- **Supplied records**
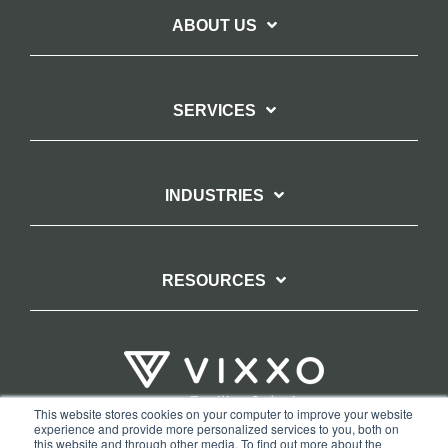
ABOUT US
SERVICES
INDUSTRIES
RESOURCES
This website stores cookies on your computer to improve your website
experience and provide more personalized services to you, both on
TERMS OF WEBSITE USE
PRIVACY POLICY
this website and through other media. To find out more about the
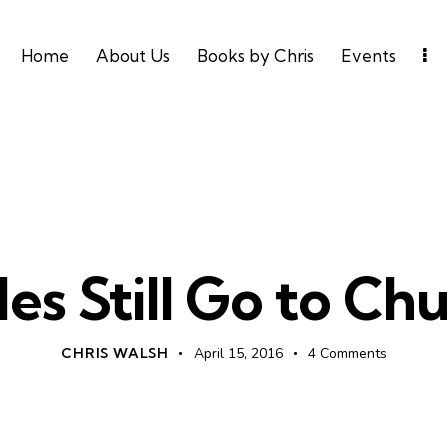
Home
About Us
Books by Chris
Events
LEADERSHIP
UNCATEGORIZED
les Still Go to Chu
CHRIS WALSH
April 15, 2016
4
Comments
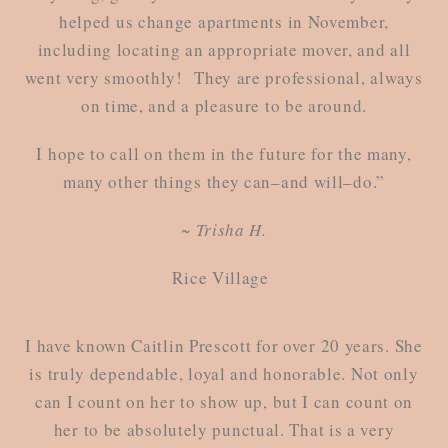
helped us change apartments in November,
including locating an appropriate mover, and all
went very smoothly! They are professional, always
on time, and a pleasure to be around.
I hope to call on them in the future for the many,
many other things they can–and will–do.”
~ Trisha H.
Rice Village
I have known Caitlin Prescott for over 20 years. She
is truly dependable, loyal and honorable. Not only
can I count on her to show up, but I can count on
her to be absolutely punctual. That is a very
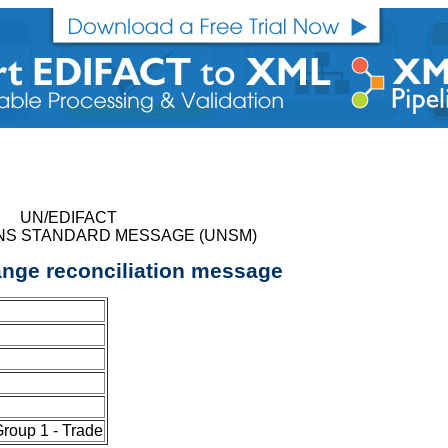
UN/EDIFACT
NS STANDARD MESSAGE (UNSM)
nge reconciliation message
oup 1 - Trade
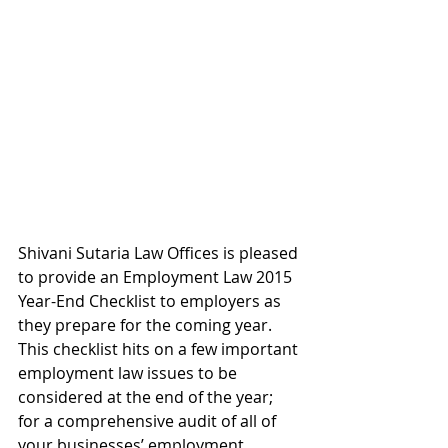
Shivani Sutaria Law Offices is pleased 
to provide an Employment Law 2015 
Year-End Checklist to employers as 
they prepare for the coming year.  
This checklist hits on a few important 
employment law issues to be 
considered at the end of the year; 
for a comprehensive audit of all of 
your businesses’ employment 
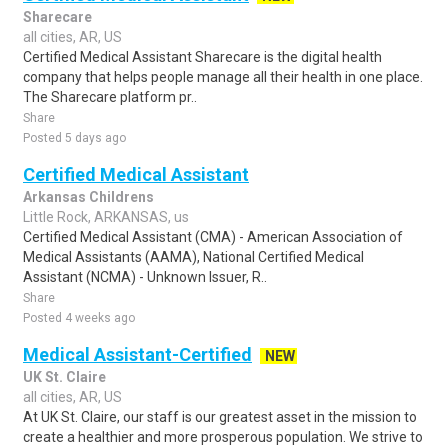
Sharecare
all cities, AR, US
Certified Medical Assistant Sharecare is the digital health
company that helps people manage all their health in one place.
The Sharecare platform pr..
Share
Posted 5 days ago
Certified Medical Assistant
Arkansas Childrens
Little Rock, ARKANSAS, us
Certified Medical Assistant (CMA) - American Association of
Medical Assistants (AAMA), National Certified Medical
Assistant (NCMA) - Unknown Issuer, R..
Share
Posted 4 weeks ago
Medical Assistant-Certified
NEW
UK St. Claire
all cities, AR, US
At UK St. Claire, our staff is our greatest asset in the mission to
create a healthier and more prosperous population. We strive to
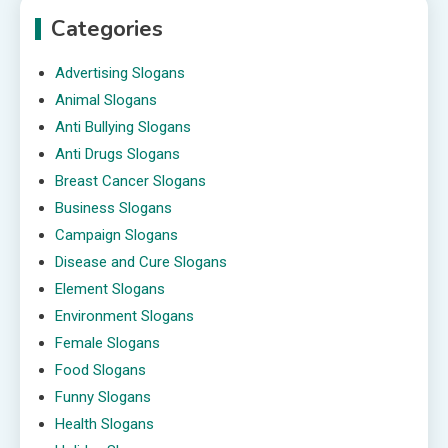
Categories
Advertising Slogans
Animal Slogans
Anti Bullying Slogans
Anti Drugs Slogans
Breast Cancer Slogans
Business Slogans
Campaign Slogans
Disease and Cure Slogans
Element Slogans
Environment Slogans
Female Slogans
Food Slogans
Funny Slogans
Health Slogans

- **Exercise**
Since the pictures are not part of the copy, please transcribe only the lines above from the one with "I have known" through the one with "they prepare for the coming year.", exactly and with both ends.

- **Your solution**
I have known Caitlin Prescott for over 20 years. She
is truly dependable, loyal and honorable. Not only
can I count on her to show up, but I can count on
her to be absolutely punctual. That is a very
UN/EDIFACT
NS STANDARD MESSAGE (UNSM)
nge reconciliation message
oup 1 - Trade
Shivani Sutaria Law Offices is pleased 
to provide an Employment Law 2015 
Year-End Checklist to employers as 
they prepare for the coming year.  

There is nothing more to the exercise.